I recently watched on live TV the successful landing of Nasa’s Insight probe on Mars. The InSight spacecraft was launched on a rocket from California on 5 May 2018. Moving away from Earth at a speed of 6,200 miles per hour, InSight covered a distance of 33.9 million miles to reach Mars in only 7 months.

When it arrived on Mars’ orbit, the spacecraft hurtled into the thin Martian atmosphere at 12,300 miles per hour then slowed down to just about 5 miles per hour before it hit the surface. It deployed a parachute and fired 12 retro-thrusters to cushion its landing. It used a heat shield for protection as the surrounding air slammed into the spacecraft, heating it up to temperatures of 2,700 degrees Fahrenheit. Nasa calls the entry, descent and landing phase of its Mars missions the ‘seven minutes of terror’.

Over the years there have been thousands of scientists and engineers who have worked on this mission. Some have worked on this mission for decades, with no guarantee that it would succeed. Landing a probe on Mars remains a very tricky business for scientists and engineers: only 40% of missions so far have been successful. It is also an incredibly expensive mission, and if it were to have failed it would be a significant setback for Nasa.

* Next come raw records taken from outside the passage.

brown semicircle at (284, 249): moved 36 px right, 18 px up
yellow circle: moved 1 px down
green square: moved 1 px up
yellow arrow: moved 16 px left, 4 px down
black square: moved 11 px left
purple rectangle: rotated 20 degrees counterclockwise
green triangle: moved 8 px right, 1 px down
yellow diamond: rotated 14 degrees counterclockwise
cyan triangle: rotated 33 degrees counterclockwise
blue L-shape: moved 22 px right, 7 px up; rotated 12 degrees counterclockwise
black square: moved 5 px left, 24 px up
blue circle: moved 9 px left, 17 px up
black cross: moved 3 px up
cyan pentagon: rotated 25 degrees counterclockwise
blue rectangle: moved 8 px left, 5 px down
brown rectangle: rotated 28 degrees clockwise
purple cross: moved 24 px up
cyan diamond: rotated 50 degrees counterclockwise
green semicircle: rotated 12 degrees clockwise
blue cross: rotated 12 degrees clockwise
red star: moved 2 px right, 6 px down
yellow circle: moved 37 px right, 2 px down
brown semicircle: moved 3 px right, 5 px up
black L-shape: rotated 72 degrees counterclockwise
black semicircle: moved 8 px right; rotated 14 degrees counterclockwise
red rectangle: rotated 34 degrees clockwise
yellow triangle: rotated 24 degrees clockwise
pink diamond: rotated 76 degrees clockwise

It is safe to say that people who work on the InSight mission need a very special skill set. They need to be confident in their ability, they need to be resilient and actioned-orientated in the face of adversity and are very flexible in their thinking. But, perhaps the most important is optimism. As Anne Kinney, Director of the Solar System Exploration Division at NASA’s Goddard Space Flight Centre said,

“If you have a method or idea and you believe it works, you have to be optimistic about it. Optimism is the number-one thing.”

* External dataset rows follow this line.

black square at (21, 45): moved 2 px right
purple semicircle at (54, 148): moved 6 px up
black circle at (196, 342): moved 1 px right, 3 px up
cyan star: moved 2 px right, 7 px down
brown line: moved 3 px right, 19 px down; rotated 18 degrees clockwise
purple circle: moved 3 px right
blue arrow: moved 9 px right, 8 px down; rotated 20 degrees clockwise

And when you think about it, that makes so much sense. Working on any NASA mission, where there will be so many challenges, failures, disappointment and frustrations, requires staff to be optimistic. Being optimistic means that these individuals think in a more positive and flexible way. This leads them to believe that problems and challenges are solvable so that they are prepared to commit weeks or even years working on them.

Glass half-full or half empty

I am sure that most people, at some point in their lives, have been asked whether they see their life as a proverbial cup which is either half empty or half full. The answer to this question will tell you a lot about your own personality. If you see the cup as half empty, you’re generally considered a pessimist. Viewing the glass as half full, then, makes you an optimist.

Pessimists have a generalised sense of doubt and hesitancy, characterised by the future anticipation of negative outcomes. They expect the worst and overestimate the risks assuming that things will go wrong.

On the other hand, optimists approach problems from a position of empowerment. Some see overcoming adversity as a challenge, one that they will gladly attempt to conquer. Optimistic people they view failure as being temporary and attribute it to the situation or as a matter of circumstance.

There is now growing evidence showing the benefits, both physical and psychological, of being an optimist rather than a pessimist.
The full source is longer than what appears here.